### WHAT THE TASK ASKS
The required answer is a copy of each line in the entries below that includes "sont".

### ENTRIES SUPPLIED
::::::

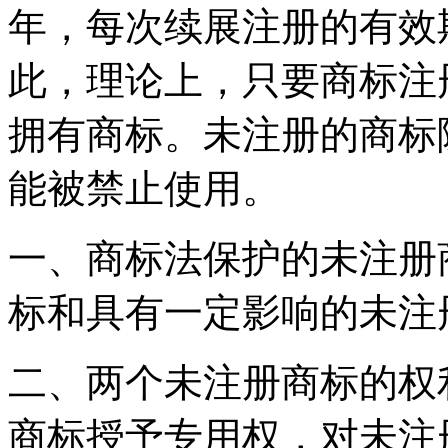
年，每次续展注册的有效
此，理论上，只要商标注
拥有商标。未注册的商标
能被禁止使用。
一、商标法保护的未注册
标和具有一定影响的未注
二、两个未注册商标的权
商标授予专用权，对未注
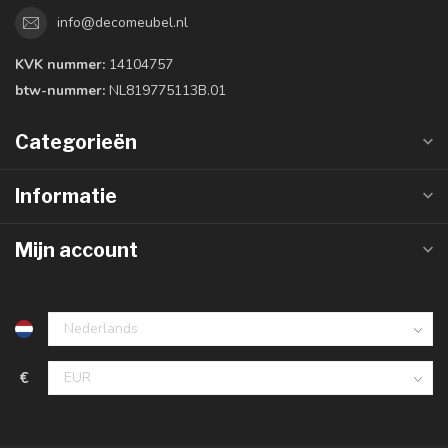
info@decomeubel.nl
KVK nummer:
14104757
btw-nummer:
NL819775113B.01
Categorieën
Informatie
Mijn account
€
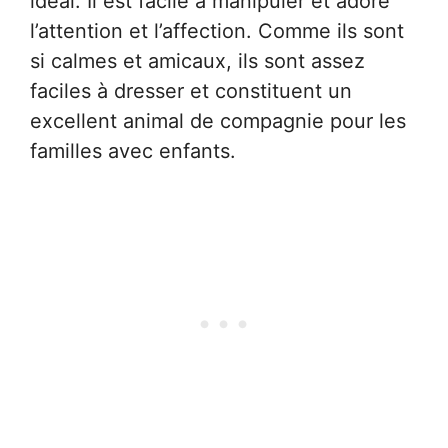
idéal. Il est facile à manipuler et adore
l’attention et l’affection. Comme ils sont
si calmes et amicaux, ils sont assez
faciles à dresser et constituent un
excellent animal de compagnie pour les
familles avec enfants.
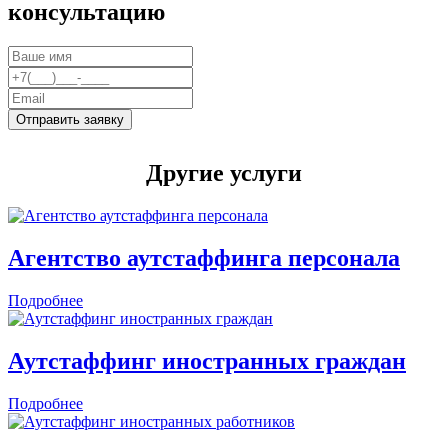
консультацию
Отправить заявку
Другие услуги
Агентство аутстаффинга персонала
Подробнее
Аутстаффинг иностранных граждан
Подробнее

::::::

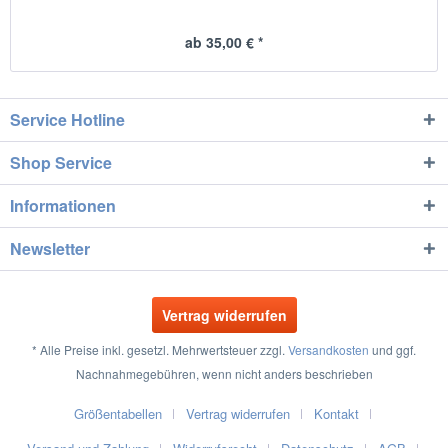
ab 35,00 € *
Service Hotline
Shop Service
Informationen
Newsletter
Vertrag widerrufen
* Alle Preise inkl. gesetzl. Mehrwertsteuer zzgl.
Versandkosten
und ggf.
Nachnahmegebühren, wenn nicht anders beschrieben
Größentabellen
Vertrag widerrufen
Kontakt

::::::

### ANSWER BOX
l’attention et l’affection. Comme ils sont
si calmes et amicaux, ils sont assez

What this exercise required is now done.